Programmers use dictionaries (i.e., [associative arrays](https://en.wikipedia.org/wiki/Associative_array)) quite frequently. For example, translating one value to another value, e.g., a stock symbol to a stock name or a word in English to its counterpart in another language. We could also have a dictionary where the key is a university course name, and the values are a list of students within that course. Another dictionary could map HTTP response status codes to their descriptions: https://developer.mozilla.org/en-US/docs/Web/HTTP/Status. Retailers often use [SKUs](https://en.wikipedia.org/wiki/Stock_keeping_unit) to track products and inventory. The SKU could be the key, while the value may be another dictionary keeping track of a series of properties the retailer needs for each product: name, purchase_price, selling_price, inventory_count, …
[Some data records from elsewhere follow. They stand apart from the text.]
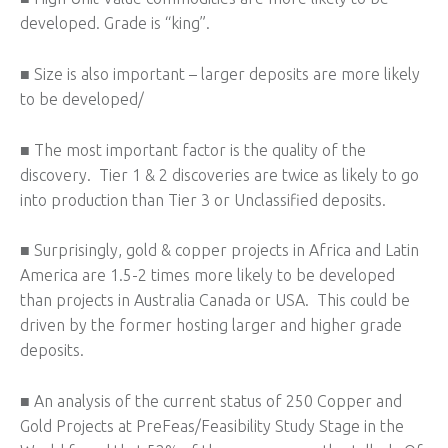
developed. Grade is “king”.
■ Size is also important – larger deposits are more likely
to be developed/
■ The most important factor is the quality of the
discovery. Tier 1 & 2 discoveries are twice as likely to go
into production than Tier 3 or Unclassified deposits.
■ Surprisingly, gold & copper projects in Africa and Latin
America are 1.5-2 times more likely to be developed
than projects in Australia Canada or USA. This could be
driven by the former hosting larger and higher grade
deposits.
■ An analysis of the current status of 250 Copper and
Gold Projects at PreFeas/Feasibility Study Stage in the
As with lists, dictionaries are another example of [data structures](https://en.wikipedia.org/wiki/Data_structure). A dictionary organize the data as unordered collection of key-value pairs. Accessing the dictionary with the key allows us to quickly retrieve a particular value.  The primary relationship in the dictionary is the key to value mapping.  Keys have an unordered relationship to other keys.  However, keys must be unique among themselves - a unique relationship.  Throughout this notebook, you will see the various operations that exist for dictionaries.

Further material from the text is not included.